▸ TASK PROMPT: Without including any image, retype the records word for word.

§

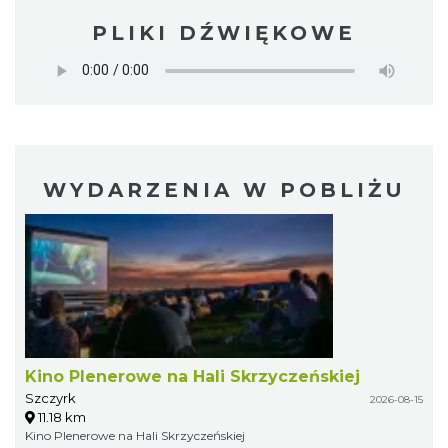
PLIKI DŹWIĘKOWE
WYDARZENIA W POBLIŻU
Kino Plenerowe na Hali Skrzyczeńskiej
Szczyrk
2026-08-15
11.18 km
Kino Plenerowe na Hali Skrzyczeńskiej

§

▸ REPLY TO THE TASK:
PLIKI DŹWIĘKOWE
WYDARZENIA W POBLIŻU
Kino Plenerowe na Hali Skrzyczeńskiej
Szczyrk
2026-08-15
11.18 km
Kino Plenerowe na Hali Skrzyczeńskiej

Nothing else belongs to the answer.